Maplerad, a Nigerian banking-as-a-service startup has secured $6 million in its seed funding round. The funding round was led by Peter Thiel’s Valar Ventures, making it the VC’s third investment in an African startup, after Kuda and Yellow Card. Other participants in the seed funding round include; Fintech Fund, Armyn Capital, Dunbar Capital, Strawhat Investment, Polymath Capital Golden Palm Investment Corporation, MyAsiaVC, Unpopular Ventures, Sean Mahsoul, former COO of Venmo Michael Vaugh, Kuda’s CEO Babs Ogundeyi, and the startup’s own founders. The startup is coming out of stealth following the funding round. Maplerad’s valuation now stands at $30 million, according to sources. Its founders, however, failed to make a comment on the company’s valuation.

Maplerad was founded by Miracle Anyanwu and Obinna Chukwujioke who describe the startup as a global BaaS player targeted at Africa. It launched its first product called Wirepay in 2020. Wirepay allows users to make cross-border payments using fiat money and cryptocurrency. Wirepay has now evolved into a self-acclaimed all-in-one finance product – users can use the product to send, receive, hold, make payments, pay bills, etc., using multiple currencies. They can also create virtual cards and request physical cards linked to their accounts.
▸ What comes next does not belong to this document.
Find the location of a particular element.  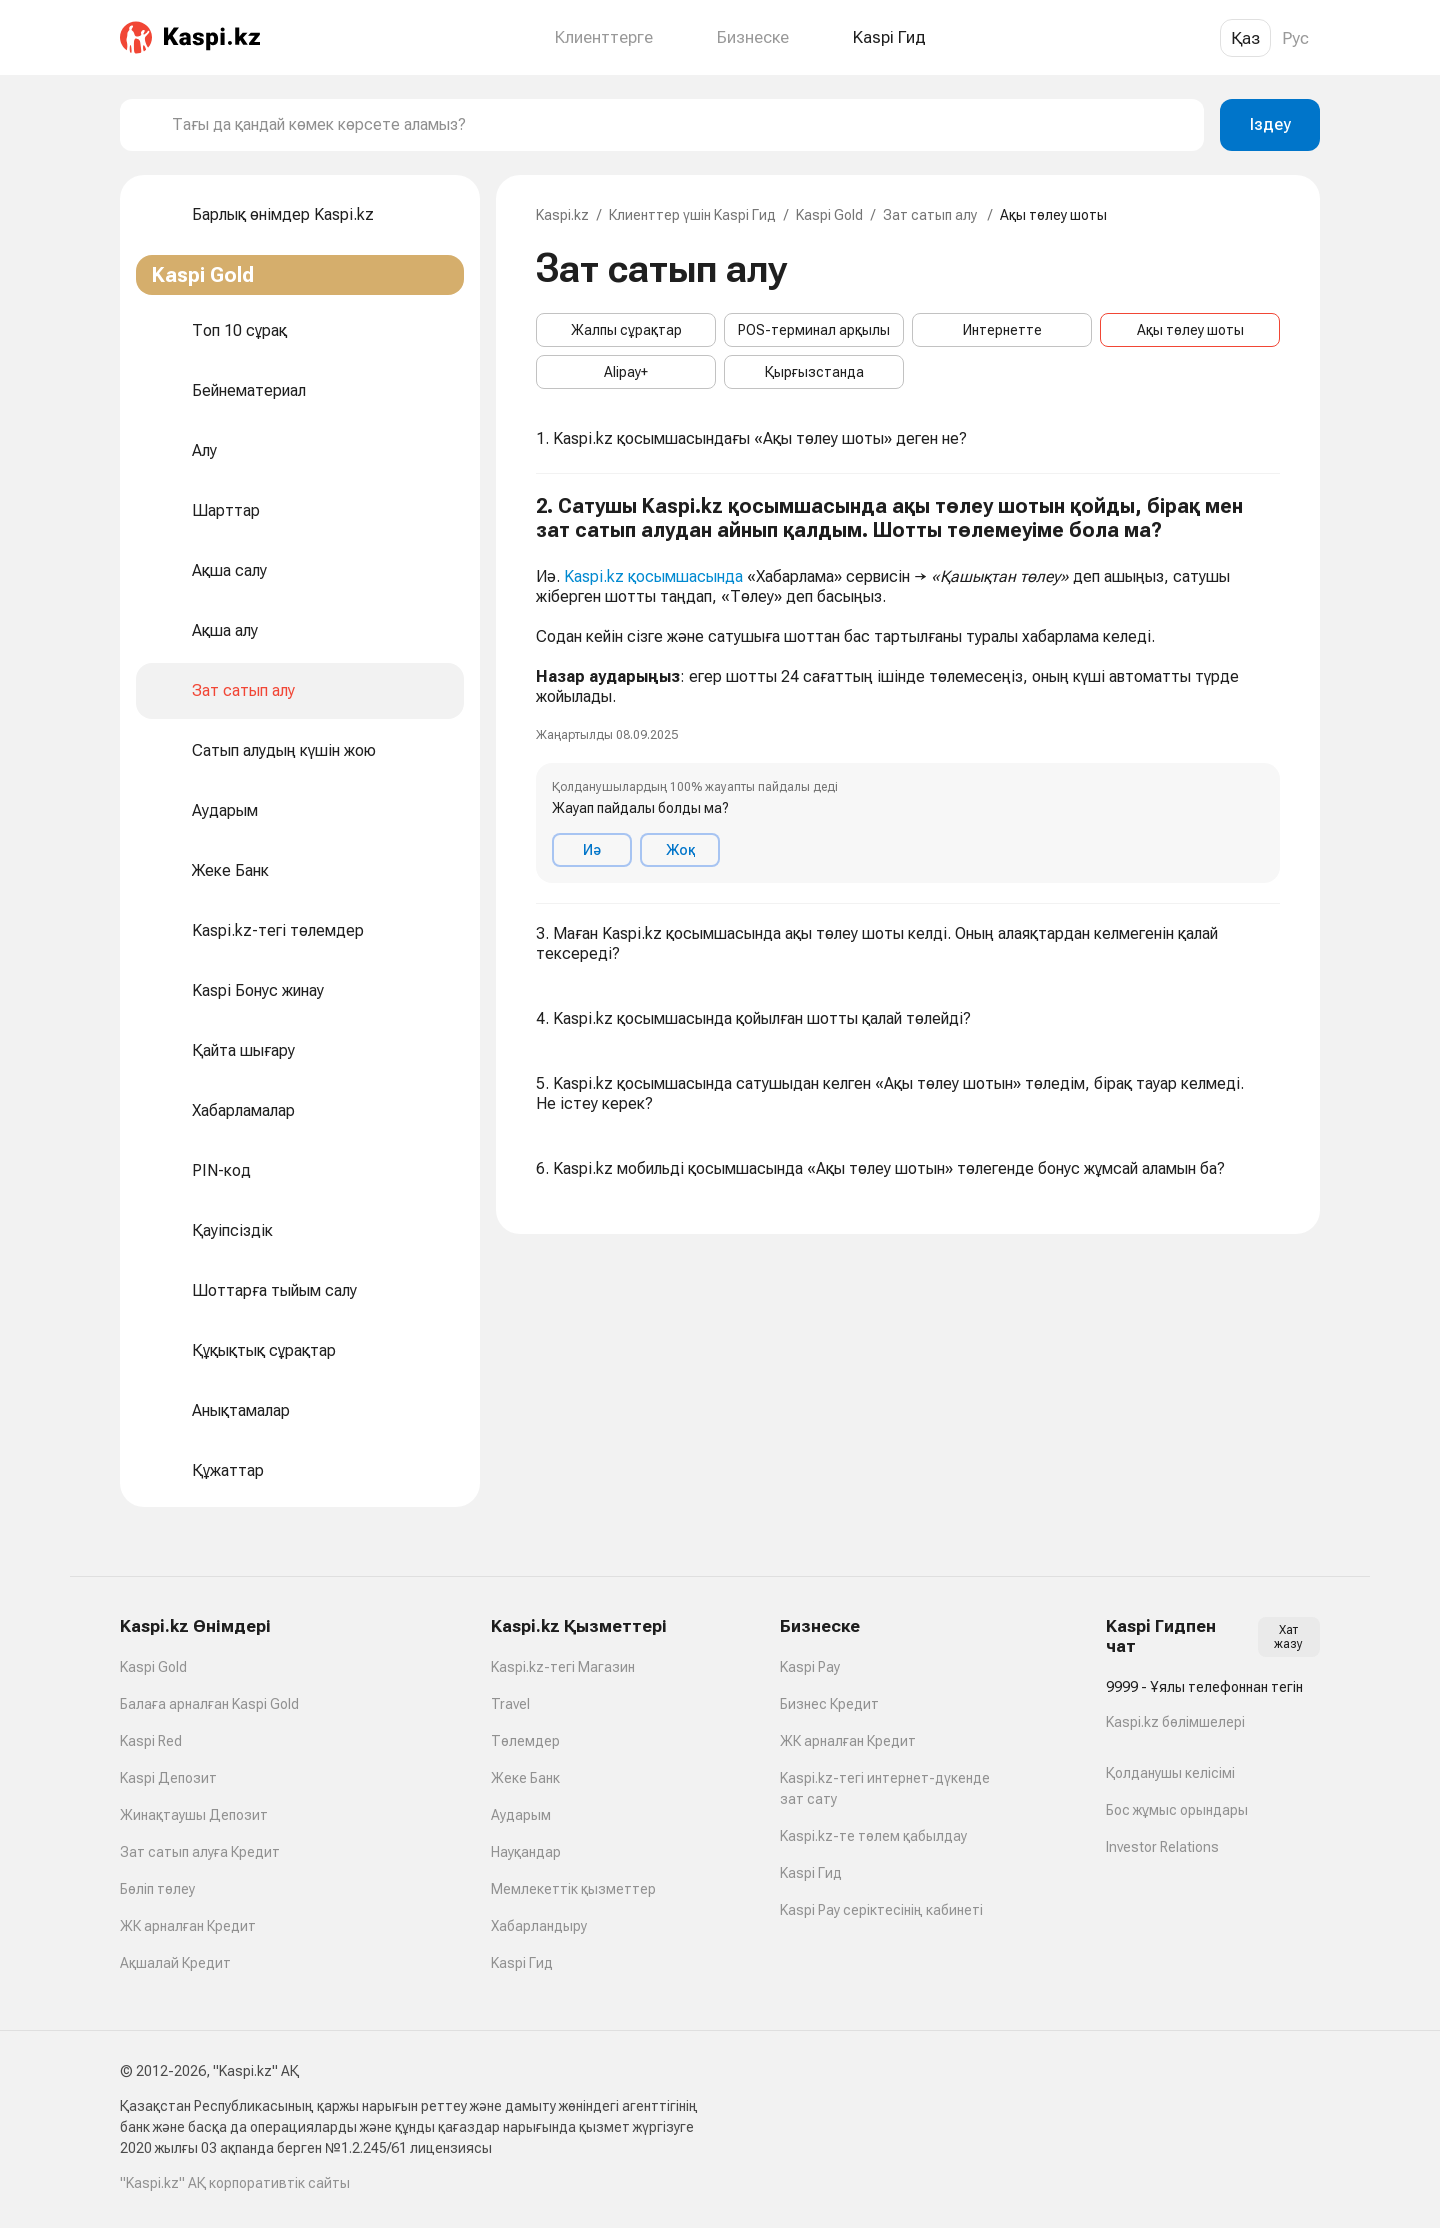 Қырғызстанда is located at coordinates (814, 372).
In 2021, Wirepay held an undisclosed pre-seed round that saw investors like Golden Palm Investments Corporation, Greenhouse Capital, OnDeck, etc., participate. According to co-founder Miracle Anyanwu, as WirePay grew to more than 50,000 users (most of these users are Nigerians), businesses wanted to know about the in-house infrastructure that powered the features on Wirepay’s consumer app. “People wanted to use the infrastructure powering Wirepay, our license coverages, and banking relationships,” he said. He also added that it has always been the intention of the parent company Maplerad to provide this infrastructure for other businesses. And they finally decided to do this when the demand for it became very apparent. Maplerad planned to launch Maplerad, an infrastructure product that enabled companies and businesses to embed financial features like accounts, payments, FX, and cards into their products, in beta mode this August. 
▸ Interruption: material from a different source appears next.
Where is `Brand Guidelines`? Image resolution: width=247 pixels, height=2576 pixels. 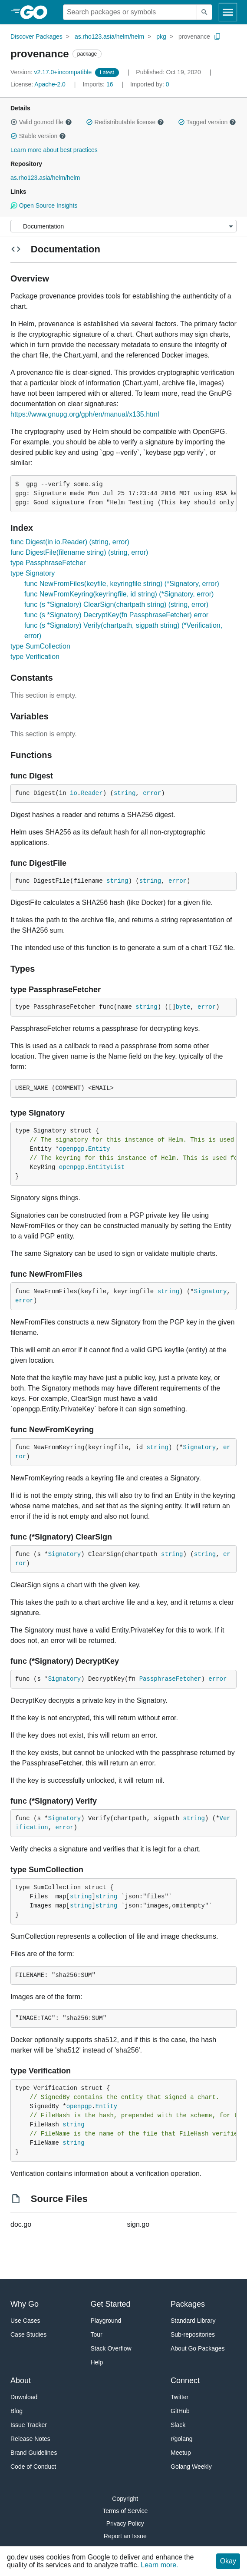 Brand Guidelines is located at coordinates (33, 2452).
“From day one, when we built Wirepay for our consumers, we knew the end move would be infrastructural even though we didn’t start the business infrastructure first. For anyone to build anything finance-related, they have a whole lot of banking stack that they have to start with, and even before integrating features, they have to go past many hurdles. One of them is banking relationships and compliance. The other is licensing. So Maplerad is solving financial infrastructure problems for these businesses in Africa. We handle that whole stack and provide the best-in-class APIs to use that can make you launch a financial product within five minutes. So instead of a company spending 8 months and a couple of million dollars to start building a fintech product, you can integrate with our APIs and go live,” the CEO and co-founder said.
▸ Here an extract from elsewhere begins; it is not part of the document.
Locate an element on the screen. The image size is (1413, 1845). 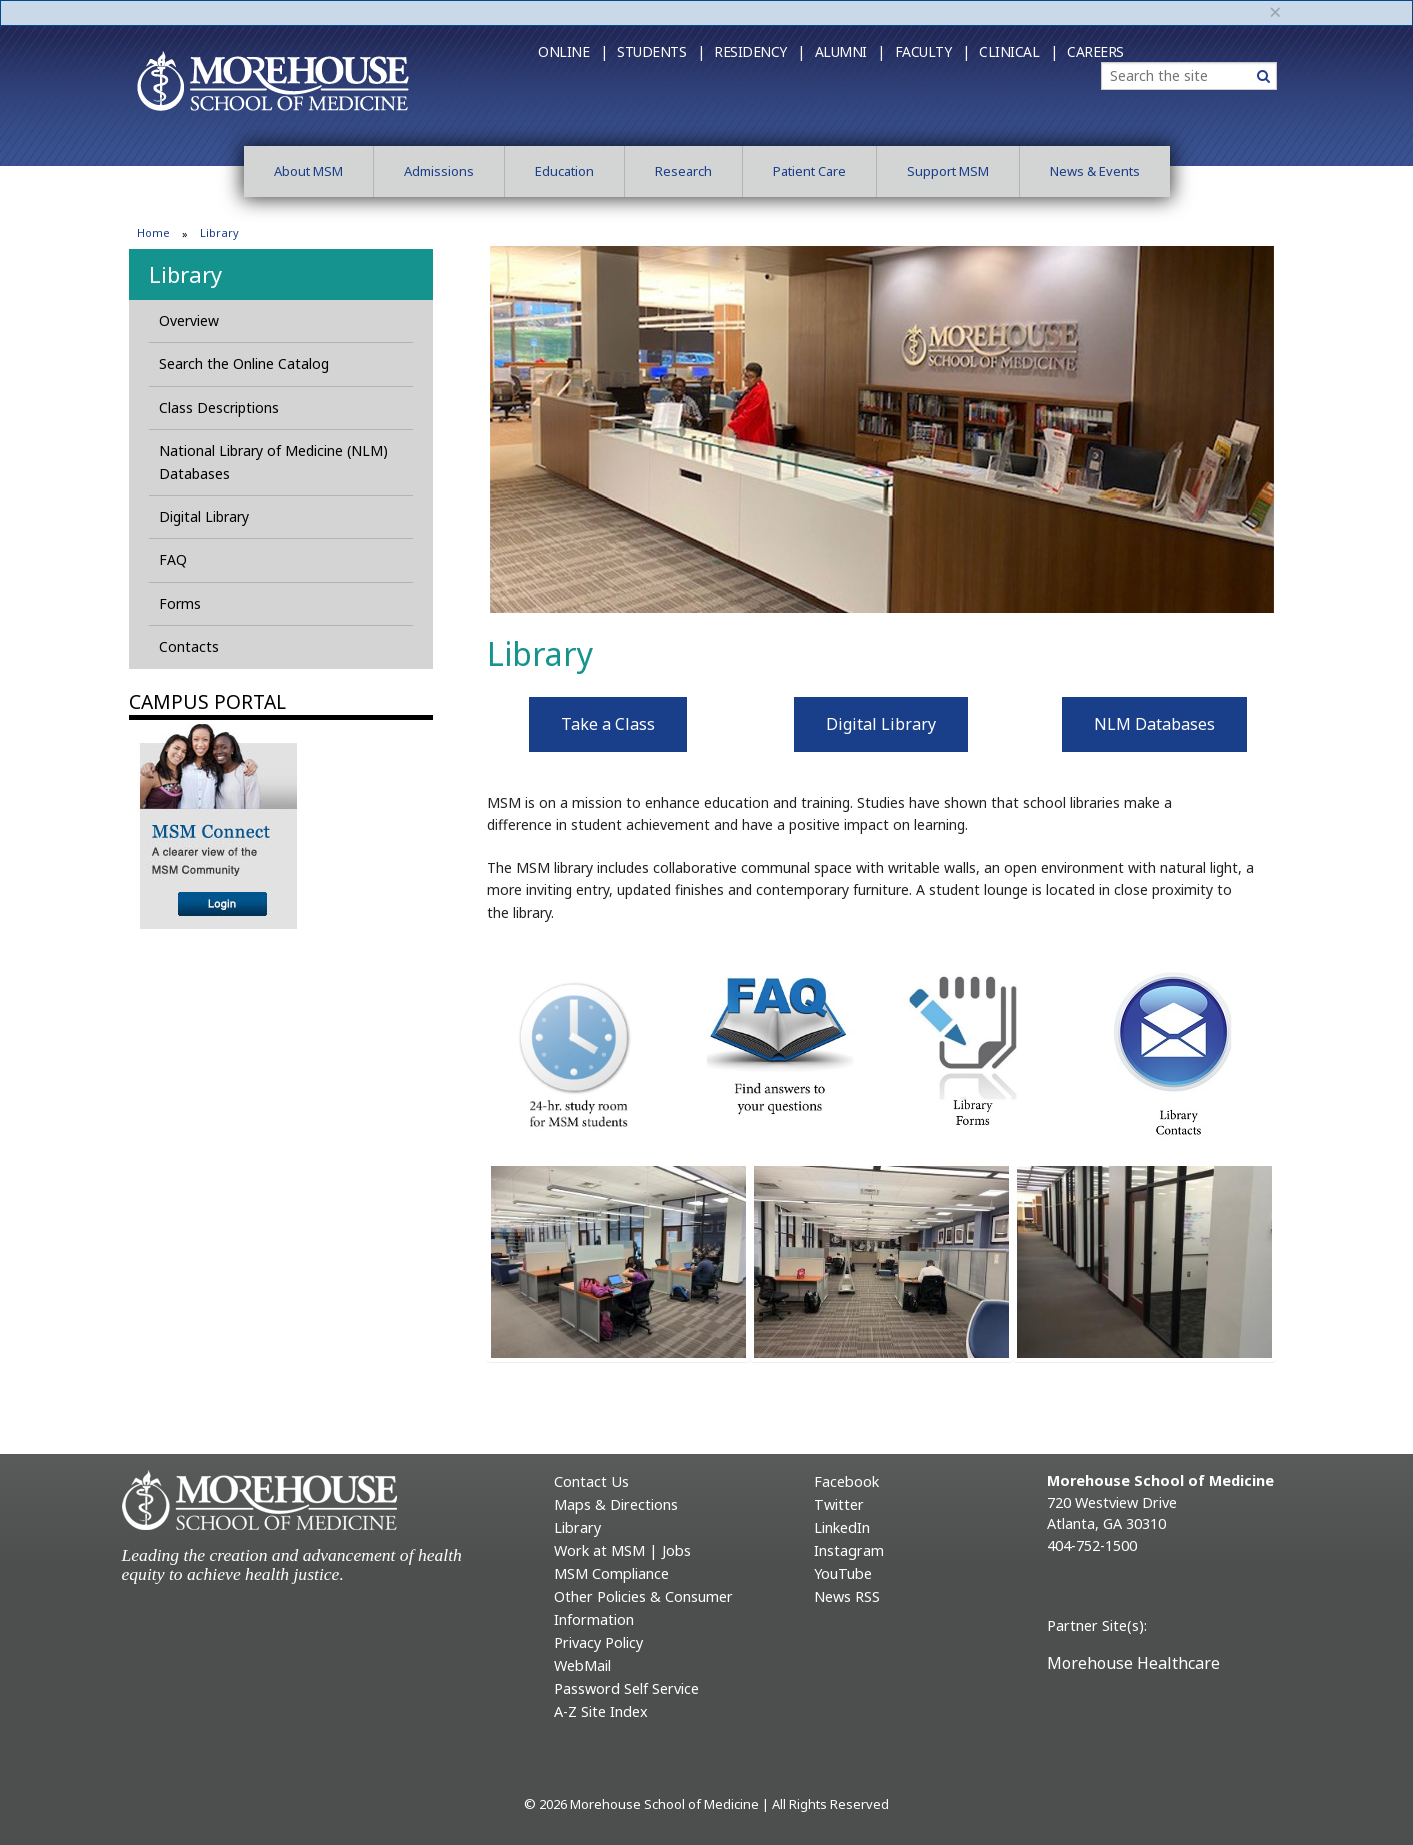 Digital Library is located at coordinates (204, 516).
Banking-as-a-service is becoming popular with businesses and a handful of companies existing in the continent include Fluttwerwave, OnePipe, and YC-banked Anchor. Talking about what gives it the edge over others, Maplerad founders highlighted the platform’s wider range of banking relationships, its institutional partners and investors, and a tech second to none. 

“There’s a huge opportunity for Maplerad which is the best-in-class banking as a service solution to provide businesses with the financial infrastructure to scale across Africa and globally quickly and seamlessly,” James Fitzgerald, a partner at Valar Ventures said.